Keeping every word and mark, copy all of the data.
:: EXCERPTED RECORDS ::
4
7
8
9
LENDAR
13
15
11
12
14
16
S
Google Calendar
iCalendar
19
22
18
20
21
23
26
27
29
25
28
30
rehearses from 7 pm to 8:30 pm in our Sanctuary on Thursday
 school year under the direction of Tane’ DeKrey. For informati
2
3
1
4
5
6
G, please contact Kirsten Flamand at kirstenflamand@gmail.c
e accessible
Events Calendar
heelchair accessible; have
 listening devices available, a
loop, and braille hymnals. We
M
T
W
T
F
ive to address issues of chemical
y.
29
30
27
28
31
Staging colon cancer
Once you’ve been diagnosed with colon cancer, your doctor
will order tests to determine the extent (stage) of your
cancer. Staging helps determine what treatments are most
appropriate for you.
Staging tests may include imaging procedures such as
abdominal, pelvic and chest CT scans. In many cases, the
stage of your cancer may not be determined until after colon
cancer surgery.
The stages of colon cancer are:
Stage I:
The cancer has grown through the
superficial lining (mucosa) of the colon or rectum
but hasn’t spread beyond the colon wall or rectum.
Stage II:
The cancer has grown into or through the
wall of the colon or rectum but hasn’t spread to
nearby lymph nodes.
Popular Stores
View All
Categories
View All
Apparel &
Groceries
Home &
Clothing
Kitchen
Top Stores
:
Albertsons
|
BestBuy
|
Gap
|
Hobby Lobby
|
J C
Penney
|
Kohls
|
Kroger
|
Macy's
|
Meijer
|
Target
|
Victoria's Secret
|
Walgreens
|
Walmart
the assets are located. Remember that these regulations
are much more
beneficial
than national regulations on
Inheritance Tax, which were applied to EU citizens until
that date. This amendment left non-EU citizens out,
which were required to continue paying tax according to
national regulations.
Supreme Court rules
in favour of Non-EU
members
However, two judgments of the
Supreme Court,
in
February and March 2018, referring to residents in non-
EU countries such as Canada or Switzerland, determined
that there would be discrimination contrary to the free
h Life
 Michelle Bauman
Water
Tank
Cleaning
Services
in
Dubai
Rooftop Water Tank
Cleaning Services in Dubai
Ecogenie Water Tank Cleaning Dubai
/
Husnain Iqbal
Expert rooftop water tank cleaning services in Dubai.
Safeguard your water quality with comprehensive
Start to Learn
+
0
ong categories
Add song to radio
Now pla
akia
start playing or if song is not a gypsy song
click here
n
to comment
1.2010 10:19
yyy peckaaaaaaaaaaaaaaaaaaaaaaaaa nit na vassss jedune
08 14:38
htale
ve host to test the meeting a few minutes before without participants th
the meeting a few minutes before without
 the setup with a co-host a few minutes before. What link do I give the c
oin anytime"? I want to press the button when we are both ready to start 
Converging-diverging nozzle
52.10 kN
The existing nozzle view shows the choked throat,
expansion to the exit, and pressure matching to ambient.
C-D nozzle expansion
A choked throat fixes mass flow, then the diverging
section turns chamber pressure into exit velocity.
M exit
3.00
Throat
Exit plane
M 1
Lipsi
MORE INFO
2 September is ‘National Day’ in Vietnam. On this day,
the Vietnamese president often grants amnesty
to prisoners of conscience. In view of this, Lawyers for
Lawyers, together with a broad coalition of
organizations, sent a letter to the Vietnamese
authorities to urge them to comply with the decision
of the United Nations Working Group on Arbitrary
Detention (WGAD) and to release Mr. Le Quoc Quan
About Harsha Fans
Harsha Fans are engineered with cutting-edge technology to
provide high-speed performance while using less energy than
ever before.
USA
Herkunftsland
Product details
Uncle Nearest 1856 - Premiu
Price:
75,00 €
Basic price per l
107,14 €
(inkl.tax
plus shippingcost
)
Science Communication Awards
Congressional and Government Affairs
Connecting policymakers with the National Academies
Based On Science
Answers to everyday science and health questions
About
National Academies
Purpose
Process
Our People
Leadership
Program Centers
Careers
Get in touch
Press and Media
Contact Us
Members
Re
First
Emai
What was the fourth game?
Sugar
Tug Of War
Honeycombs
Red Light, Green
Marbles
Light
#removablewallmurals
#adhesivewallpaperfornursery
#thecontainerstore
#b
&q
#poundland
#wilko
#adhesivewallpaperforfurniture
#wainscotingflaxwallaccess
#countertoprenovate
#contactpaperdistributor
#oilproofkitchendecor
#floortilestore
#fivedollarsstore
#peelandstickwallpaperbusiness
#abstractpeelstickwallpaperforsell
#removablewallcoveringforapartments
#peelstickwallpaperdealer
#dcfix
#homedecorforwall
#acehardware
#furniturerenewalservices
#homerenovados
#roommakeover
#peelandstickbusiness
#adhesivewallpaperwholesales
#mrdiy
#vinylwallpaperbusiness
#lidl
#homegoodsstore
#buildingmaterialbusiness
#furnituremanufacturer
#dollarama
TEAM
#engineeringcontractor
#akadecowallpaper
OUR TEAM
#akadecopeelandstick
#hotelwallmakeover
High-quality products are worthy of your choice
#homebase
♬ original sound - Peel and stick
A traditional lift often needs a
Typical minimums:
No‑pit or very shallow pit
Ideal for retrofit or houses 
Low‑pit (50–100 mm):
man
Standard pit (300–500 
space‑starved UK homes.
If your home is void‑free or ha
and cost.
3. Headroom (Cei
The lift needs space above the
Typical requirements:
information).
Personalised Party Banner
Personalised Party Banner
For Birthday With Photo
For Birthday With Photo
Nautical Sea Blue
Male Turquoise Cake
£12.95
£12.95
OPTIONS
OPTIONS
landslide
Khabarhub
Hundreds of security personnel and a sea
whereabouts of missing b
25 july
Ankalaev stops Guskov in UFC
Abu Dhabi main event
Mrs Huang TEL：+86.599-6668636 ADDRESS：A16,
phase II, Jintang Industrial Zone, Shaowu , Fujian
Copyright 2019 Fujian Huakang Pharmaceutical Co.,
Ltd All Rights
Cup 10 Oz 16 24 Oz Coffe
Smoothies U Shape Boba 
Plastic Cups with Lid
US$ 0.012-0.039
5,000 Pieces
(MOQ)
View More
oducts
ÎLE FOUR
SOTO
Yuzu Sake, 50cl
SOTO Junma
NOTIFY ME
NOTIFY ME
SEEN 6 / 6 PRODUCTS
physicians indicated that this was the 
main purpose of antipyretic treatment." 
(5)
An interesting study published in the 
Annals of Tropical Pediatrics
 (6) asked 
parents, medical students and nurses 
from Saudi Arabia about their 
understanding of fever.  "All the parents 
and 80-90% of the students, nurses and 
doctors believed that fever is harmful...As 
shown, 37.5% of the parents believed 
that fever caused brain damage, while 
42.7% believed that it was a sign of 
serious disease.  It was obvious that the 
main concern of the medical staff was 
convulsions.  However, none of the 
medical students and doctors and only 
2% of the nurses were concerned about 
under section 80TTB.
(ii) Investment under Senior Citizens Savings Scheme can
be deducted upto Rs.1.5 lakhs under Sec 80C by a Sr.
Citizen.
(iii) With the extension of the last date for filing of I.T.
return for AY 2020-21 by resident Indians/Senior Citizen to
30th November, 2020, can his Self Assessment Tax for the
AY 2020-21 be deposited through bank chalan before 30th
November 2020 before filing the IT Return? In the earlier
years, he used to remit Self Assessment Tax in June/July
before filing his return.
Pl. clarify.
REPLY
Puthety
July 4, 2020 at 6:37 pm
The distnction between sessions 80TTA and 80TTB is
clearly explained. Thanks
:::
→ WRITTEN RESPONSE:
4
7
8
9
LENDAR
13
15
11
12
14
16
S
Google Calendar
iCalendar
19
22
18
20
21
23
26
27
29
25
28
30
rehearses from 7 pm to 8:30 pm in our Sanctuary on Thursday
 school year under the direction of Tane’ DeKrey. For informati
2
3
1
4
5
6
G, please contact Kirsten Flamand at kirstenflamand@gmail.c
e accessible
Events Calendar
heelchair accessible; have
 listening devices available, a
loop, and braille hymnals. We
M
T
W
T
F
ive to address issues of chemical
y.
29
30
27
28
31
Staging colon cancer
Once you’ve been diagnosed with colon cancer, your doctor
will order tests to determine the extent (stage) of your
cancer. Staging helps determine what treatments are most
appropriate for you.
Staging tests may include imaging procedures such as
abdominal, pelvic and chest CT scans. In many cases, the
stage of your cancer may not be determined until after colon
cancer surgery.
The stages of colon cancer are:
Stage I:
The cancer has grown through the
superficial lining (mucosa) of the colon or rectum
but hasn’t spread beyond the colon wall or rectum.
Stage II:
The cancer has grown into or through the
wall of the colon or rectum but hasn’t spread to
nearby lymph nodes.
Popular Stores
View All
Categories
View All
Apparel &
Groceries
Home &
Clothing
Kitchen
Top Stores
:
Albertsons
|
BestBuy
|
Gap
|
Hobby Lobby
|
J C
Penney
|
Kohls
|
Kroger
|
Macy's
|
Meijer
|
Target
|
Victoria's Secret
|
Walgreens
|
Walmart
the assets are located. Remember that these regulations
are much more
beneficial
than national regulations on
Inheritance Tax, which were applied to EU citizens until
that date. This amendment left non-EU citizens out,
which were required to continue paying tax according to
national regulations.
Supreme Court rules
in favour of Non-EU
members
However, two judgments of the
Supreme Court,
in
February and March 2018, referring to residents in non-
EU countries such as Canada or Switzerland, determined
that there would be discrimination contrary to the free
h Life
 Michelle Bauman
Water
Tank
Cleaning
Services
in
Dubai
Rooftop Water Tank
Cleaning Services in Dubai
Ecogenie Water Tank Cleaning Dubai
/
Husnain Iqbal
Expert rooftop water tank cleaning services in Dubai.
Safeguard your water quality with comprehensive
Start to Learn
+
0
ong categories
Add song to radio
Now pla
akia
start playing or if song is not a gypsy song
click here
n
to comment
1.2010 10:19
yyy peckaaaaaaaaaaaaaaaaaaaaaaaaa nit na vassss jedune
08 14:38
htale
ve host to test the meeting a few minutes before without participants th
the meeting a few minutes before without
 the setup with a co-host a few minutes before. What link do I give the c
oin anytime"? I want to press the button when we are both ready to start 
Converging-diverging nozzle
52.10 kN
The existing nozzle view shows the choked throat,
expansion to the exit, and pressure matching to ambient.
C-D nozzle expansion
A choked throat fixes mass flow, then the diverging
section turns chamber pressure into exit velocity.
M exit
3.00
Throat
Exit plane
M 1
Lipsi
MORE INFO
2 September is ‘National Day’ in Vietnam. On this day,
the Vietnamese president often grants amnesty
to prisoners of conscience. In view of this, Lawyers for
Lawyers, together with a broad coalition of
organizations, sent a letter to the Vietnamese
authorities to urge them to comply with the decision
of the United Nations Working Group on Arbitrary
Detention (WGAD) and to release Mr. Le Quoc Quan
About Harsha Fans
Harsha Fans are engineered with cutting-edge technology to
provide high-speed performance while using less energy than
ever before.
USA
Herkunftsland
Product details
Uncle Nearest 1856 - Premiu
Price:
75,00 €
Basic price per l
107,14 €
(inkl.tax
plus shippingcost
)
Science Communication Awards
Congressional and Government Affairs
Connecting policymakers with the National Academies
Based On Science
Answers to everyday science and health questions
About
National Academies
Purpose
Process
Our People
Leadership
Program Centers
Careers
Get in touch
Press and Media
Contact Us
Members
Re
First
Emai
What was the fourth game?
Sugar
Tug Of War
Honeycombs
Red Light, Green
Marbles
Light
#removablewallmurals
#adhesivewallpaperfornursery
#thecontainerstore
#b
&q
#poundland
#wilko
#adhesivewallpaperforfurniture
#wainscotingflaxwallaccess
#countertoprenovate
#contactpaperdistributor
#oilproofkitchendecor
#floortilestore
#fivedollarsstore
#peelandstickwallpaperbusiness
#abstractpeelstickwallpaperforsell
#removablewallcoveringforapartments
#peelstickwallpaperdealer
#dcfix
#homedecorforwall
#acehardware
#furniturerenewalservices
#homerenovados
#roommakeover
#peelandstickbusiness
#adhesivewallpaperwholesales
#mrdiy
#vinylwallpaperbusiness
#lidl
#homegoodsstore
#buildingmaterialbusiness
#furnituremanufacturer
#dollarama
TEAM
#engineeringcontractor
#akadecowallpaper
OUR TEAM
#akadecopeelandstick
#hotelwallmakeover
High-quality products are worthy of your choice
#homebase
♬ original sound - Peel and stick
A traditional lift often needs a
Typical minimums:
No‑pit or very shallow pit
Ideal for retrofit or houses 
Low‑pit (50–100 mm):
man
Standard pit (300–500 
space‑starved UK homes.
If your home is void‑free or ha
and cost.
3. Headroom (Cei
The lift needs space above the
Typical requirements:
information).
Personalised Party Banner
Personalised Party Banner
For Birthday With Photo
For Birthday With Photo
Nautical Sea Blue
Male Turquoise Cake
£12.95
£12.95
OPTIONS
OPTIONS
landslide
Khabarhub
Hundreds of security personnel and a sea
whereabouts of missing b
25 july
Ankalaev stops Guskov in UFC
Abu Dhabi main event
Mrs Huang TEL：+86.599-6668636 ADDRESS：A16,
phase II, Jintang Industrial Zone, Shaowu , Fujian
Copyright 2019 Fujian Huakang Pharmaceutical Co.,
Ltd All Rights
Cup 10 Oz 16 24 Oz Coffe
Smoothies U Shape Boba 
Plastic Cups with Lid
US$ 0.012-0.039
5,000 Pieces
(MOQ)
View More
oducts
ÎLE FOUR
SOTO
Yuzu Sake, 50cl
SOTO Junma
NOTIFY ME
NOTIFY ME
SEEN 6 / 6 PRODUCTS
physicians indicated that this was the 
main purpose of antipyretic treatment." 
(5)
An interesting study published in the 
Annals of Tropical Pediatrics
 (6) asked 
parents, medical students and nurses 
from Saudi Arabia about their 
understanding of fever.  "All the parents 
and 80-90% of the students, nurses and 
doctors believed that fever is harmful...As 
shown, 37.5% of the parents believed 
that fever caused brain damage, while 
42.7% believed that it was a sign of 
serious disease.  It was obvious that the 
main concern of the medical staff was 
convulsions.  However, none of the 
medical students and doctors and only 
2% of the nurses were concerned about 
under section 80TTB.
(ii) Investment under Senior Citizens Savings Scheme can
be deducted upto Rs.1.5 lakhs under Sec 80C by a Sr.
Citizen.
(iii) With the extension of the last date for filing of I.T.
return for AY 2020-21 by resident Indians/Senior Citizen to
30th November, 2020, can his Self Assessment Tax for the
AY 2020-21 be deposited through bank chalan before 30th
November 2020 before filing the IT Return? In the earlier
years, he used to remit Self Assessment Tax in June/July
before filing his return.
Pl. clarify.
REPLY
Puthety
July 4, 2020 at 6:37 pm
The distnction between sessions 80TTA and 80TTB is
clearly explained. Thanks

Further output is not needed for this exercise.